As I've contemplated all that my companions shared, I've also continued to reflect on my own experience in Jordan, which, like everyone else's, was uniquely diverse. In their survey responses, nobody mentioned Hurricane Katrina, which for me remains one of my most vivid memories of Jordan. (More specifically, I remember sitting alone on the cool tile floor of my new host family's basement, long after they had gone to bed each evening, watching flood waters surge over New Orleans on BBC World News.) Arabic class was another enduring part of my experience—the teachers, the students, our jokes, the vocabulary words, who sat where—for some reason, much of it stuck with me. Our international soccer club at the university was a highlight, though it leads quickly to memories of the day my wallet (but, miraculously, not my passport) was stolen from my backpack on the sidelines of a game, and my failed efforts to reclaim it. Snorkeling in Aqaba, hiking through the canyons at Petra, floating on the Dead Sea (and then screaming when the salty water got in my eyes), scarfing down handfuls of spicy Yemeni food at the restaurant near campus... so many images are still engraved in my memory.

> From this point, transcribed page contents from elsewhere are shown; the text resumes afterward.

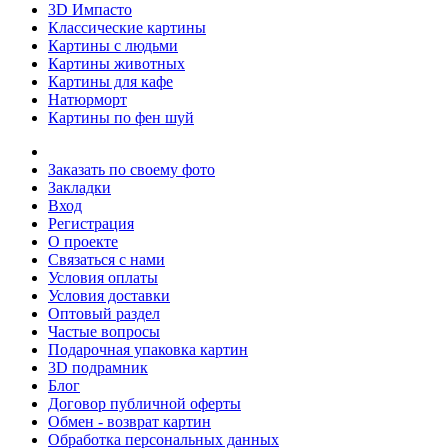
3D Импасто
Классические картины
Картины с людьми
Картины животных
Картины для кафе
Натюрморт
Картины по фен шуй
Заказать по своему фото
Закладки
Вход
Регистрация
О проекте
Связаться с нами
Условия оплаты
Условия доставки
Оптовый раздел
Частые вопросы
Подарочная упаковка картин
3D подрамник
Блог
Договор публичной оферты
Обмен - возврат картин
Обработка персональных данных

In particular, I carry innumerable challenging, wonderful, baffling, joyous, maddening, rich, intense memories from the home of my host family, the Haddads; few of my fellow exchange students elaborated on their experiences with host family life, but judging by how many said they were still close and/or want to return for a visit, I suspect this was a central element of many of our experiences. I, too, miss mine, and feel guilty that I haven't returned in the last decade to visit them.
My companions also shared many wonderful insights that I had never considered. Yes, now that you mention it, I did learn a tremendous deal about my own country by spending four months in close quarters with compatriots from across America's many cultural, geographic, racial, religious, economic, and philosophical borders. And no, I hadn't really thought about how different those months in Jordan would have been for a gay person. And as I already discussed above, it's obviously true that the women students' experience was so much harder than mine. Through reflections like these, this project enriched my own views of my time in Jordan.
My time in Jordan left me similarly changed. It was a different, deeper change than the quick jolt of dropping into Syria, where I rarely sat still long enough to experience the kind of existential struggles, daily routines, close personal relationships, and exhausting social challenges that Jordan presented me. In many ways, these mundane, everyday struggles to find my place in Jordan provided much more enduring lessons than my Syrian adventures. Those lessons have served me ever since—in travels around the region or daily life in Morocco or my current home, Algeria—and I know they will continue to do so.